New issue

Have a question about this project? Sign up for a free GitHub account to open an issue and contact its maintainers and the community.

By clicking “Sign up for GitHub”, you agree to our terms of service and privacy statement. We’ll occasionally send you account related emails.

Already on GitHub? Sign in to your account

2019 OKRs #2

Open
mikeal opened this Issue Nov 27, 2018 · 17 comments

Comments

4 participants
@mikeal
Copy link
Member

mikeal commented Nov 27, 2018

It's time to start defining the goal posts we'd like to reach by the end of 2019. I've started drafting a few and would love some feedback.

Objective: Common data-structures are available in IPLD.

  • Key Result: HAMT in IPLD is standardized and available in 2 implementations
    Collections (single namespace split over many blocks) are available.
  • Key Result: Specification and implementation in one language of an efficient sorted collection (e.g.

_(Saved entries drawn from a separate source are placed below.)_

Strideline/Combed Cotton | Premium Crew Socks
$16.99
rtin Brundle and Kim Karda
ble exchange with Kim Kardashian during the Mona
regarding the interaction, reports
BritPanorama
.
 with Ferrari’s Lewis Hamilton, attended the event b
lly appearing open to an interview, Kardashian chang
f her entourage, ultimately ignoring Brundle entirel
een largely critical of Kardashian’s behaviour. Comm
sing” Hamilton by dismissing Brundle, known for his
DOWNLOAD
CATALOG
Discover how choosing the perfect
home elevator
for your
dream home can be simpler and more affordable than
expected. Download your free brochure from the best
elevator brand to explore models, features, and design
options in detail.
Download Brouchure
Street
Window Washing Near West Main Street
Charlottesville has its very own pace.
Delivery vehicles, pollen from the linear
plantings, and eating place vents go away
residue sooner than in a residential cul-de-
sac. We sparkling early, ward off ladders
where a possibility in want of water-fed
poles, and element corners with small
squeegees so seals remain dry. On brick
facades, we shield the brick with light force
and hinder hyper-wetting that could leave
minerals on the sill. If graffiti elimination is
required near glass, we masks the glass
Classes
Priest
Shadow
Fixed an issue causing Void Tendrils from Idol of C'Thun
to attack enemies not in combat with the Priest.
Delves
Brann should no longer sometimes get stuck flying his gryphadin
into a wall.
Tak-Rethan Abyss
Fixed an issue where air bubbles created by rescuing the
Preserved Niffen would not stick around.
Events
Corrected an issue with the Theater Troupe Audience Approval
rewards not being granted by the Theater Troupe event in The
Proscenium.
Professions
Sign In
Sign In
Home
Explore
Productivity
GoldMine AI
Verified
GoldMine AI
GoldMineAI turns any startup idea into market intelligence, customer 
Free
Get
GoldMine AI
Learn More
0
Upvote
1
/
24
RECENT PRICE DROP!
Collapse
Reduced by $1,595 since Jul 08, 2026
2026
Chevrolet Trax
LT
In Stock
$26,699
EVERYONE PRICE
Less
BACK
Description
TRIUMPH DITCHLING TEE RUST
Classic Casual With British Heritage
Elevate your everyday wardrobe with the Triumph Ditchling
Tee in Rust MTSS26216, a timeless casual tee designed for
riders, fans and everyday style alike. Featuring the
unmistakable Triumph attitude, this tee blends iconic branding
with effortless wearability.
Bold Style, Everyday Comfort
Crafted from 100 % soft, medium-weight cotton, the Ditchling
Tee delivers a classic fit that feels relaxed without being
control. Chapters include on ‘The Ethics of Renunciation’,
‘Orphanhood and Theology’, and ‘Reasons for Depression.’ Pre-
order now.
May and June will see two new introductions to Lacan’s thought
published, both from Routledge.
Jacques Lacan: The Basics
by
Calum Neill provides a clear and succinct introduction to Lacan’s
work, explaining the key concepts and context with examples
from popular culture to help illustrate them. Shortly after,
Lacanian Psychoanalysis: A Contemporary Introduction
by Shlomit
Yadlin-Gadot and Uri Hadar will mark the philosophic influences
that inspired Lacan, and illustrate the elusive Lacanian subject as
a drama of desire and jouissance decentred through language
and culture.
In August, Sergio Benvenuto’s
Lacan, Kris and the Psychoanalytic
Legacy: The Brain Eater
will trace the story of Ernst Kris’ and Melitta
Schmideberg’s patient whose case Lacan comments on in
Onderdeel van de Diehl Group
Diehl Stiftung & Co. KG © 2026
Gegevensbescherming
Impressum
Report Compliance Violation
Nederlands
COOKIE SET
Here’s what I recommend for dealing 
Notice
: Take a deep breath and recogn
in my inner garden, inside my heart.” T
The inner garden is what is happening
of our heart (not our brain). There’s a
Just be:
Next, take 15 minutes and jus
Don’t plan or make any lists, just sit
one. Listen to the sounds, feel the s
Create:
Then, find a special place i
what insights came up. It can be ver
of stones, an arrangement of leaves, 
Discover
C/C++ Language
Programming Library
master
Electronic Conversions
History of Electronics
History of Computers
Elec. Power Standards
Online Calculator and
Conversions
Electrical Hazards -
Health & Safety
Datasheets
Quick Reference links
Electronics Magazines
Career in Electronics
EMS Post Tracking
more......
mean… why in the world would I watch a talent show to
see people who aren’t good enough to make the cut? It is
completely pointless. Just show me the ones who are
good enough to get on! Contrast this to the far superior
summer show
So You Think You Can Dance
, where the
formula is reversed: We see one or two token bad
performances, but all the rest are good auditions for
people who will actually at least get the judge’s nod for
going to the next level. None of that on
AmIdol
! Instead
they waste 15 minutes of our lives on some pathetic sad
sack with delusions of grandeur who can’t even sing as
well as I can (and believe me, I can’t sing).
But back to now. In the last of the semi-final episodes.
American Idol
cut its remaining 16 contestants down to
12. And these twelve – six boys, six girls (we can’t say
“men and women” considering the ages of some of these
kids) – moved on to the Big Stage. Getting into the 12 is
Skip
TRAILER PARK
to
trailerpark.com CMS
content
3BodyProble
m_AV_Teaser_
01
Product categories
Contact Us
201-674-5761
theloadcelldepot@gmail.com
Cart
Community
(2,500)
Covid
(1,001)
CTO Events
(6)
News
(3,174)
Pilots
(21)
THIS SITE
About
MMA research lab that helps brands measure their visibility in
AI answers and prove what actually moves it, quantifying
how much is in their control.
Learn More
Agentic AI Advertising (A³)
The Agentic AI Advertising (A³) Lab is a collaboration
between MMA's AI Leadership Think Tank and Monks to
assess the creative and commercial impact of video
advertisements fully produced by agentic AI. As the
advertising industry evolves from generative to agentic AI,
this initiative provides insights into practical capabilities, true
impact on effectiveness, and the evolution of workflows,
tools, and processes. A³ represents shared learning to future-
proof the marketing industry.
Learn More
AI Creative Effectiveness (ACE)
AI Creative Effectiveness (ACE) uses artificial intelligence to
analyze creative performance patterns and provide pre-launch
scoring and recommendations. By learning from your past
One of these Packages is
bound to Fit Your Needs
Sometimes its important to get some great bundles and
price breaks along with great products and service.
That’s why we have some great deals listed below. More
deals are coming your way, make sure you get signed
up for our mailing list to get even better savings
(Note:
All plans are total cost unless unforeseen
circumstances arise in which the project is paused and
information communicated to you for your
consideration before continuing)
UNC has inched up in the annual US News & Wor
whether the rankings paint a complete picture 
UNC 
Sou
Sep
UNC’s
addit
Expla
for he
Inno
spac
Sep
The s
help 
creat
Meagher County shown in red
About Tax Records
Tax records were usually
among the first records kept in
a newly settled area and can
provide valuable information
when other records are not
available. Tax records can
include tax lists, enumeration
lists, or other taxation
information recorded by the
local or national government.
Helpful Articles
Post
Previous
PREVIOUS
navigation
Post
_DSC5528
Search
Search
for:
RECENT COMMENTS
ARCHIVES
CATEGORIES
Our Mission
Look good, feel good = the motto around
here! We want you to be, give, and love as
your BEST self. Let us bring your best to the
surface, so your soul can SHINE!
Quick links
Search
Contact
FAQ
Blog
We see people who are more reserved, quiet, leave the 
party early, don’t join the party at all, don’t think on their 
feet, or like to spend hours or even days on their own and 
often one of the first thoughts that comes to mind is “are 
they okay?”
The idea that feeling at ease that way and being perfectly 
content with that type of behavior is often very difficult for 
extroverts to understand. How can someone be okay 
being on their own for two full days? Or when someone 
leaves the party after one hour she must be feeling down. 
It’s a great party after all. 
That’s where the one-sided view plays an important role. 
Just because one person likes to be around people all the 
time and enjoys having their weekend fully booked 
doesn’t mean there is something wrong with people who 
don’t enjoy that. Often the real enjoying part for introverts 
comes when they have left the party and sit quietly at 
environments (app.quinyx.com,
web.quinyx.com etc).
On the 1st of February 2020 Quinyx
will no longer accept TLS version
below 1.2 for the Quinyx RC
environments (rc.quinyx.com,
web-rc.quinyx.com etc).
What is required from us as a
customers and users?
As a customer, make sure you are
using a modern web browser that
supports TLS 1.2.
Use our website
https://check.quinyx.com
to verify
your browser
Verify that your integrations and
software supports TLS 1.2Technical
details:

B-tree).
  • Key Result: Specification and implementation in one language of an efficient multi-dimensional collection (e.g. R-tree).

Objective: Structured indexes of IPLD graphs are available.

  • Key Result: One implementation of an index that enables any IPLD graph to be searched by secondary attributes.

Objective: Developers can easily use encrypted data-structures.

  • Key Result: Specification and implementations of a common pattern for encrypting any IPLD data-structure.

Objective: Applications are built and adopted using IPLD data-structures.

  • Key Result: IPLD is presented to 10K people.
  • Key Result: IPLD articles are viewed by 100K people.
  • Key Result: 5K unique people engage with IPLD related projects.

Objective: unixfs-v2 is widely implemented.

  • Key Result: unixfs-v2 is implemented in js-ipfs.
  • Key Result: unixfs-v2 is implemented in go-ipfs.
  • Key Result: unixfs-v2 is implemented as a stand-alone library in Node.js.

Objective: There is a replication alternative to Bitswap.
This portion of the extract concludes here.